▶ **SUPPLIED RECORDS**:

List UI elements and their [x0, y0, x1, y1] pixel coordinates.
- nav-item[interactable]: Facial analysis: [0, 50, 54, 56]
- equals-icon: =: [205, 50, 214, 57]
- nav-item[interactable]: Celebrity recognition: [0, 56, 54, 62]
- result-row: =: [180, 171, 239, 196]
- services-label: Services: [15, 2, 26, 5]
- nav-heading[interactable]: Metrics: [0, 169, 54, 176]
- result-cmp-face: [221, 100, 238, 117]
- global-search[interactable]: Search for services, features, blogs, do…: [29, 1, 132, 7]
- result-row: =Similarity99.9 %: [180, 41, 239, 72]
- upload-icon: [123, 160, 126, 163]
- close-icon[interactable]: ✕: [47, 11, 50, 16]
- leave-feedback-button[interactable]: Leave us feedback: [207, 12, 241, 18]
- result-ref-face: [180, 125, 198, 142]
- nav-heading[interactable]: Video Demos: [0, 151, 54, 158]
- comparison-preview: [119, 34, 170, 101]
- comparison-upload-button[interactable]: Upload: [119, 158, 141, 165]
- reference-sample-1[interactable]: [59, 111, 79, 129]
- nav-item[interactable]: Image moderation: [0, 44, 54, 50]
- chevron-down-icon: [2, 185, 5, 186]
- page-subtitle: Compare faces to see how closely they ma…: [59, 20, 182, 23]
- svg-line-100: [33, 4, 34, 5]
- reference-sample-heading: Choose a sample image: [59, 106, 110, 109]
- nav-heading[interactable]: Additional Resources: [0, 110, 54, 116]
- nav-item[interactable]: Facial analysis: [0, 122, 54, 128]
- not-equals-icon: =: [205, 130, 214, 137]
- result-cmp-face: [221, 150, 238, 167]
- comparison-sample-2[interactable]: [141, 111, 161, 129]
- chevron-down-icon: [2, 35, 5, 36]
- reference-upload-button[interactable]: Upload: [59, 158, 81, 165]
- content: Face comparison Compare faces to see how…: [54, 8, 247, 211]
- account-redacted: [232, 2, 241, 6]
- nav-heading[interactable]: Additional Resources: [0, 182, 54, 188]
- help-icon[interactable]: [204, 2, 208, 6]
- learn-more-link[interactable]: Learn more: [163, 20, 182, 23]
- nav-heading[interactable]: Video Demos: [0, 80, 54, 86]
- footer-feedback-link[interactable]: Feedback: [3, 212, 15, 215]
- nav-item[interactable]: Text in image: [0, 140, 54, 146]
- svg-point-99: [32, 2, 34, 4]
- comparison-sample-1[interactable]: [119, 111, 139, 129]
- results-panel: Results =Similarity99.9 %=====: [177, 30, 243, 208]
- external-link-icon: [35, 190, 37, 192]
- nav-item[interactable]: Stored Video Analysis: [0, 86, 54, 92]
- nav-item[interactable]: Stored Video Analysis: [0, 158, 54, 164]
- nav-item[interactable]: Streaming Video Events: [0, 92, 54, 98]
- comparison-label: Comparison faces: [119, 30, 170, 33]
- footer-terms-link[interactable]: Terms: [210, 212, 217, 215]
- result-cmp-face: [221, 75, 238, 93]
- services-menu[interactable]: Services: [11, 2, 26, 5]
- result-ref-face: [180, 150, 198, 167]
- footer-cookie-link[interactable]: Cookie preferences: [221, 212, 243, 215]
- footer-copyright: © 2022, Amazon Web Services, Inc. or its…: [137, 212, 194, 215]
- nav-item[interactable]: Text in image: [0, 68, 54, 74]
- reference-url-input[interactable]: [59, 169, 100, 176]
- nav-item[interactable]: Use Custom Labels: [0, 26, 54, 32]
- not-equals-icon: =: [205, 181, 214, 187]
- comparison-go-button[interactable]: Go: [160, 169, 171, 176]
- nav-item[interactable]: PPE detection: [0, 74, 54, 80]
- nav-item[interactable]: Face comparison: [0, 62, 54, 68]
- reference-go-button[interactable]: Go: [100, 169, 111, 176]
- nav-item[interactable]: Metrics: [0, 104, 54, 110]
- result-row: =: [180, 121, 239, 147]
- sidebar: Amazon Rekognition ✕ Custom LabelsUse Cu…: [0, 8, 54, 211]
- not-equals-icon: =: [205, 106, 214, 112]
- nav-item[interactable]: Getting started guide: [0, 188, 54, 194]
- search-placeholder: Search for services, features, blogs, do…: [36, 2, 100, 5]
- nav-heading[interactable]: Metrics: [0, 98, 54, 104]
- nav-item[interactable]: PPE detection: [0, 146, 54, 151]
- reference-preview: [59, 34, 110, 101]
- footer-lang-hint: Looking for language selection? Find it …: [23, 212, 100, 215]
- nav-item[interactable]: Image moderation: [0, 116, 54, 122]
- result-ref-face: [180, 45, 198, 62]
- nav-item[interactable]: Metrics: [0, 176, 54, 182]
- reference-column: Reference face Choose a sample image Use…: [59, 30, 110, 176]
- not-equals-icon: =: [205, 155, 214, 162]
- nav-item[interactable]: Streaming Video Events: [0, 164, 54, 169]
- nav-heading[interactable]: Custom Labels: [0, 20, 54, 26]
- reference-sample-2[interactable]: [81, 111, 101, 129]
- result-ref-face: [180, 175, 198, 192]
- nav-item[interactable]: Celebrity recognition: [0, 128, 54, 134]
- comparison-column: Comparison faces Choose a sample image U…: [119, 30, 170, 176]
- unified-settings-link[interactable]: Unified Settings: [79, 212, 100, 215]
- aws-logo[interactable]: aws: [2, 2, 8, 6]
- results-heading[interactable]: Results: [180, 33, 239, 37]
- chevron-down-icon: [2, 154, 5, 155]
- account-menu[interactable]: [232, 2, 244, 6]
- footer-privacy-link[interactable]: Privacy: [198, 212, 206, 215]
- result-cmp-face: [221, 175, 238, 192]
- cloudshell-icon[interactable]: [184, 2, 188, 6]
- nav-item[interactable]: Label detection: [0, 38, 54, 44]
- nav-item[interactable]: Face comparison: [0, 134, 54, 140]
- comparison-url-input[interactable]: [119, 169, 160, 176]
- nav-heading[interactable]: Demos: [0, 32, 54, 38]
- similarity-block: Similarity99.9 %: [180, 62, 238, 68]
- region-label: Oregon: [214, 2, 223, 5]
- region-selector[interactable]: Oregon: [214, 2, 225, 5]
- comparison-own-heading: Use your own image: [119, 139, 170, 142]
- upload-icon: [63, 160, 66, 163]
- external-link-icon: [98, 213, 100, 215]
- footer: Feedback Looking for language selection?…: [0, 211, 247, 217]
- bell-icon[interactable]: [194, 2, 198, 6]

▶ **ABOUT THIS TASK**: Your task is to transcribe all of the entries word for word.

▶ **ANSWER BOX**:
List UI elements and their [x0, y0, x1, y1] pixel coordinates.
- nav-item[interactable]: Facial analysis: [0, 50, 54, 56]
- equals-icon: =: [205, 50, 214, 57]
- nav-item[interactable]: Celebrity recognition: [0, 56, 54, 62]
- result-row: =: [180, 171, 239, 196]
- services-label: Services: [15, 2, 26, 5]
- nav-heading[interactable]: Metrics: [0, 169, 54, 176]
- result-cmp-face: [221, 100, 238, 117]
- global-search[interactable]: Search for services, features, blogs, do…: [29, 1, 132, 7]
- result-row: =Similarity99.9 %: [180, 41, 239, 72]
- upload-icon: [123, 160, 126, 163]
- close-icon[interactable]: ✕: [47, 11, 50, 16]
- leave-feedback-button[interactable]: Leave us feedback: [207, 12, 241, 18]
- result-ref-face: [180, 125, 198, 142]
- nav-heading[interactable]: Video Demos: [0, 151, 54, 158]
- comparison-preview: [119, 34, 170, 101]
- comparison-upload-button[interactable]: Upload: [119, 158, 141, 165]
- reference-sample-1[interactable]: [59, 111, 79, 129]
- nav-item[interactable]: Image moderation: [0, 44, 54, 50]
- chevron-down-icon: [2, 185, 5, 186]
- page-subtitle: Compare faces to see how closely they ma…: [59, 20, 182, 23]
- svg-line-100: [33, 4, 34, 5]
- reference-sample-heading: Choose a sample image: [59, 106, 110, 109]
- nav-heading[interactable]: Additional Resources: [0, 110, 54, 116]
- nav-item[interactable]: Facial analysis: [0, 122, 54, 128]
- not-equals-icon: =: [205, 130, 214, 137]
- result-cmp-face: [221, 150, 238, 167]
- comparison-sample-2[interactable]: [141, 111, 161, 129]
- chevron-down-icon: [2, 35, 5, 36]
- reference-upload-button[interactable]: Upload: [59, 158, 81, 165]
- content: Face comparison Compare faces to see how…: [54, 8, 247, 211]
- account-redacted: [232, 2, 241, 6]
- nav-heading[interactable]: Additional Resources: [0, 182, 54, 188]
- help-icon[interactable]: [204, 2, 208, 6]
- learn-more-link[interactable]: Learn more: [163, 20, 182, 23]
- nav-heading[interactable]: Video Demos: [0, 80, 54, 86]
- footer-feedback-link[interactable]: Feedback: [3, 212, 15, 215]
- nav-item[interactable]: Text in image: [0, 140, 54, 146]
- svg-point-99: [32, 2, 34, 4]
- comparison-sample-1[interactable]: [119, 111, 139, 129]
- results-panel: Results =Similarity99.9 %=====: [177, 30, 243, 208]
- external-link-icon: [35, 190, 37, 192]
- nav-item[interactable]: Stored Video Analysis: [0, 86, 54, 92]
- nav-item[interactable]: Stored Video Analysis: [0, 158, 54, 164]
- nav-item[interactable]: Streaming Video Events: [0, 92, 54, 98]
- comparison-label: Comparison faces: [119, 30, 170, 33]
- footer-terms-link[interactable]: Terms: [210, 212, 217, 215]
- result-cmp-face: [221, 75, 238, 93]
- services-menu[interactable]: Services: [11, 2, 26, 5]
- result-ref-face: [180, 150, 198, 167]
- footer-cookie-link[interactable]: Cookie preferences: [221, 212, 243, 215]
- footer-copyright: © 2022, Amazon Web Services, Inc. or its…: [137, 212, 194, 215]
- nav-item[interactable]: Text in image: [0, 68, 54, 74]
- reference-url-input[interactable]: [59, 169, 100, 176]
- nav-item[interactable]: Use Custom Labels: [0, 26, 54, 32]
- not-equals-icon: =: [205, 181, 214, 187]
- comparison-go-button[interactable]: Go: [160, 169, 171, 176]
- nav-item[interactable]: PPE detection: [0, 74, 54, 80]
- nav-item[interactable]: Face comparison: [0, 62, 54, 68]
- reference-go-button[interactable]: Go: [100, 169, 111, 176]
- nav-item[interactable]: Metrics: [0, 104, 54, 110]
- result-row: =: [180, 121, 239, 147]
- sidebar: Amazon Rekognition ✕ Custom LabelsUse Cu…: [0, 8, 54, 211]
- not-equals-icon: =: [205, 106, 214, 112]
- nav-item[interactable]: Getting started guide: [0, 188, 54, 194]
- search-placeholder: Search for services, features, blogs, do…: [36, 2, 100, 5]
- nav-heading[interactable]: Metrics: [0, 98, 54, 104]
- nav-item[interactable]: PPE detection: [0, 146, 54, 151]
- reference-preview: [59, 34, 110, 101]
- footer-lang-hint: Looking for language selection? Find it …: [23, 212, 100, 215]
- nav-item[interactable]: Image moderation: [0, 116, 54, 122]
- result-ref-face: [180, 45, 198, 62]
- nav-item[interactable]: Metrics: [0, 176, 54, 182]
- reference-column: Reference face Choose a sample image Use…: [59, 30, 110, 176]
- not-equals-icon: =: [205, 155, 214, 162]
- nav-item[interactable]: Streaming Video Events: [0, 164, 54, 169]
- nav-heading[interactable]: Custom Labels: [0, 20, 54, 26]
- reference-sample-2[interactable]: [81, 111, 101, 129]
- result-ref-face: [180, 175, 198, 192]
- nav-item[interactable]: Celebrity recognition: [0, 128, 54, 134]
- comparison-column: Comparison faces Choose a sample image U…: [119, 30, 170, 176]
- unified-settings-link[interactable]: Unified Settings: [79, 212, 100, 215]
- aws-logo[interactable]: aws: [2, 2, 8, 6]
- results-heading[interactable]: Results: [180, 33, 239, 37]
- chevron-down-icon: [2, 154, 5, 155]
- account-menu[interactable]: [232, 2, 244, 6]
- footer-privacy-link[interactable]: Privacy: [198, 212, 206, 215]
- result-cmp-face: [221, 175, 238, 192]
- cloudshell-icon[interactable]: [184, 2, 188, 6]
- nav-item[interactable]: Label detection: [0, 38, 54, 44]
- nav-item[interactable]: Face comparison: [0, 134, 54, 140]
- comparison-url-input[interactable]: [119, 169, 160, 176]
- nav-heading[interactable]: Demos: [0, 32, 54, 38]
- similarity-block: Similarity99.9 %: [180, 62, 238, 68]
- region-label: Oregon: [214, 2, 223, 5]
- region-selector[interactable]: Oregon: [214, 2, 225, 5]
- comparison-own-heading: Use your own image: [119, 139, 170, 142]
- upload-icon: [63, 160, 66, 163]
- external-link-icon: [98, 213, 100, 215]
- footer: Feedback Looking for language selection?…: [0, 211, 247, 217]
- bell-icon[interactable]: [194, 2, 198, 6]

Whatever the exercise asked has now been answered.